Paterno was delivered a letter containing a phone number in which he called, and the board members told him that they would no longer be needing his service as head coach of Penn State’s football team.  Students and fans believed Paterno deserved more than a phone call after being coach for more than four decades.

Paterno announced how devastated he was about hearing the charges of the sex scandal, but he is not the only one devastated over the whole thing. With all the news of Paterno hitting the air, the victims are sometimes shoved under the rug.

“The whole situation is so messed up.  I feel for the victims and their families,” said Josh Carle, a Penn Manor alumni and now  a student at Penn State University as a Freshman

“WE ARE…angry that innocents would be violated under our care,” said Brittany Jones, Penn State freshman via Facebook.

“As bad as I feel for JoePa, no matter what, we will ALWAYS have him. I can’t imagine what the victims are going through.  They should’ve never experienced things like that.  I think it is hard to see how they are all being overshadowed by these events.  My thoughts and prayers go out to them,” said Tyler Pobursky, a local high school student and devoted Penn State fan, via Facebook.

Penn State fans, students and employees have shown sympathy for the victims throughout the scandal.  Students rallying and rioting in the streets of University Park wanted the nation to see their feeling of anger, sadness and betrayal.

Wednesday's aftermath of the Penn State students' riot after hearing the news that Joe Paterno, their beloved football coach, has been fired. Photo Credit:

“A news van got flipped over and windows were broken,” said Wells. “People got tear gassed and hit with rocks.”

Penn State students have been insistent that the destruction and violence of the riots were a select few from the university.

“WE ARE…in support of appropriate punishment for every person involved,” said Jones via Facebook.

Penn State’s Football team will play their last home game of the season this Saturday against Nebraska.

“A lot of people just aren’t going and there is going to be a blue-out,” said Carle.

Students have announced that the game will be a blue-out instead of the “norm,” which is a white-out, to support child abuse awareness.  Police have warned the students that poor behavior will not be tolerated during Saturday’s game.

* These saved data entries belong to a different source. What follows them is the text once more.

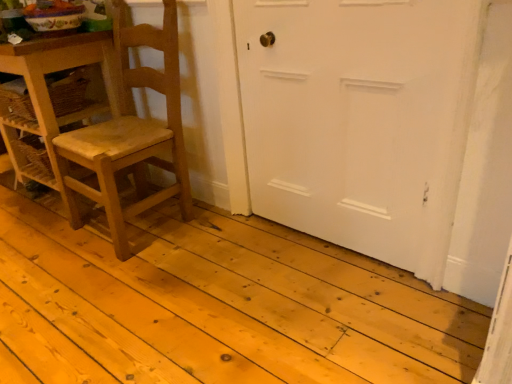 You are a GUI agent. You are given a task and a screenshot of the screen. Output one action in this format:
    pyautogui.click(x=<x>, y=<y>)
    Task: Click on the white matte door at center
    The width and height of the screenshot is (512, 384).
    Given the screenshot: What is the action you would take?
    pyautogui.click(x=359, y=119)

This screenshot has height=384, width=512. Describe the element at coordinates (214, 308) in the screenshot. I see `natural wood floor at center` at that location.

What do you see at coordinates (50, 99) in the screenshot? The image size is (512, 384). I see `wooden table at left` at bounding box center [50, 99].

Where is `wooden chair at left`? Image resolution: width=512 pixels, height=384 pixels. wooden chair at left is located at coordinates (133, 132).

Would you say wooden chair at left is inside or outside natural wood floor at center?

The correct answer is: outside.

Is wooden chair at left aimed at natural wood floor at center?

No, wooden chair at left is not aimed at natural wood floor at center.

Between wooden chair at left and natural wood floor at center, which one has larger size?

natural wood floor at center.

Considering the relative sizes of wooden chair at left and natural wood floor at center in the image provided, is wooden chair at left taller than natural wood floor at center?

Indeed, wooden chair at left has a greater height compared to natural wood floor at center.

Is white matte door at center with natural wood floor at center?

There is a gap between white matte door at center and natural wood floor at center.

Does white matte door at center lie in front of natural wood floor at center?

That is False.

From a real-world perspective, relative to natural wood floor at center, is white matte door at center vertically above or below?

white matte door at center is situated higher than natural wood floor at center in the real world.

Based on the photo, does white matte door at center have a greater height compared to natural wood floor at center?

Yes, white matte door at center is taller than natural wood floor at center.

Is there a large distance between white matte door at center and wooden table at left?

Indeed, white matte door at center is not near wooden table at left.

From the image's perspective, between white matte door at center and wooden table at left, who is located below?

white matte door at center.

From a real-world perspective, is white matte door at center physically located above or below wooden table at left?

white matte door at center is situated higher than wooden table at left in the real world.

From the image's perspective, is wooden chair at left positioned above or below wooden table at left?

wooden chair at left is situated lower than wooden table at left in the image.

Is wooden chair at left turned away from wooden table at left?

No, wooden chair at left is not facing away from wooden table at left.

Would you say wooden chair at left is inside or outside wooden table at left?

wooden chair at left lies outside wooden table at left.

Considering the sizes of objects natural wood floor at center and white matte door at center in the image provided, who is smaller, natural wood floor at center or white matte door at center?

With smaller size is white matte door at center.

Consider the image. Based on their positions, is natural wood floor at center located to the left or right of white matte door at center?

natural wood floor at center is to the left of white matte door at center.

Looking at this image, from the image's perspective, which is below, natural wood floor at center or white matte door at center?

natural wood floor at center appears lower in the image.

What's the angular difference between natural wood floor at center and white matte door at center's facing directions?

The angle between the facing direction of natural wood floor at center and the facing direction of white matte door at center is 180 degrees.

Where is `door positioned vertically above the wooden table at left (from a real-world perspective)`? The image size is (512, 384). door positioned vertically above the wooden table at left (from a real-world perspective) is located at coordinates (359, 119).

Could you tell me if wooden table at left is facing white matte door at center?

No, wooden table at left does not turn towards white matte door at center.

Considering the positions of objects wooden table at left and white matte door at center in the image provided, who is more to the right, wooden table at left or white matte door at center?

white matte door at center is more to the right.

Is wooden table at left touching white matte door at center?

wooden table at left and white matte door at center are not in contact.

Is natural wood floor at center touching wooden table at left?

No, natural wood floor at center is not beside wooden table at left.

How many degrees apart are the facing directions of natural wood floor at center and wooden table at left?

180 degrees separate the facing orientations of natural wood floor at center and wooden table at left.

Which of these two, natural wood floor at center or wooden table at left, stands shorter?

natural wood floor at center is shorter.

Is natural wood floor at center positioned with its back to wooden table at left?

No, natural wood floor at center is not facing away from wooden table at left.

At what (x,y) coordinates should I click in order to perform the action: click on chair above the natural wood floor at center (from a real-world perspective). Please return your answer as a coordinate pair (x, y). Looking at the image, I should click on (133, 132).

I want to click on plank below the white matte door at center (from the image's perspective), so click(x=214, y=308).

When comparing their distances from wooden table at left, does wooden chair at left or white matte door at center seem further?

white matte door at center is further to wooden table at left.

Looking at the image, which one is located closer to white matte door at center, wooden table at left or wooden chair at left?

The object closer to white matte door at center is wooden chair at left.

Considering their positions, is white matte door at center positioned closer to wooden table at left than wooden chair at left?

Based on the image, wooden chair at left appears to be nearer to wooden table at left.

Based on their spatial positions, is wooden table at left or natural wood floor at center further from white matte door at center?

wooden table at left is positioned further to the anchor white matte door at center.

Considering their positions, is natural wood floor at center positioned closer to wooden chair at left than white matte door at center?

natural wood floor at center lies closer to wooden chair at left than the other object.

Considering their positions, is white matte door at center positioned closer to natural wood floor at center than wooden table at left?

white matte door at center.

From the image, which object appears to be nearer to white matte door at center, natural wood floor at center or wooden chair at left?

natural wood floor at center lies closer to white matte door at center than the other object.

Based on their spatial positions, is wooden table at left or white matte door at center further from natural wood floor at center?

wooden table at left is positioned further to the anchor natural wood floor at center.

Find the location of a particular element. This screenshot has height=384, width=512. chair between wooden table at left and white matte door at center is located at coordinates (133, 132).

Where is `chair situated between natural wood floor at center and white matte door at center from left to right`? The height and width of the screenshot is (384, 512). chair situated between natural wood floor at center and white matte door at center from left to right is located at coordinates (133, 132).

Find the location of a particular element. Image resolution: width=512 pixels, height=384 pixels. plank situated between wooden table at left and white matte door at center from left to right is located at coordinates (214, 308).

You are a GUI agent. You are given a task and a screenshot of the screen. Output one action in this format:
    pyautogui.click(x=<x>, y=<y>)
    Task: Click on the chair between natural wood floor at center and wooden table at left in the front-back direction
    Image resolution: width=512 pixels, height=384 pixels.
    Given the screenshot: What is the action you would take?
    pyautogui.click(x=133, y=132)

“There was a rumor that all the seniors weren’t going to play in the game,” said Carle.

While most people bid farewell, reminiscing on the legacy he left behind, some who remain say they have no faith in the Penn State Football program.

“They will rebound with another coaching hire,” said Dutchess. “They will continue to propel the program into its current downward spiral.”

“I don’t think Joe understands the ramifications of the last 10 years of his coaching tenure.  I believe he will find a happy life at home eating ice cream and watching Penn State lose to Pitt in 2016,” said Dutchess with a lack of emotion.

Time will tell how the college and their football team will recover from this tragedy.  It is apparent that everyone wishes for the well-being of the victims, and it will take time for things to go back to usual.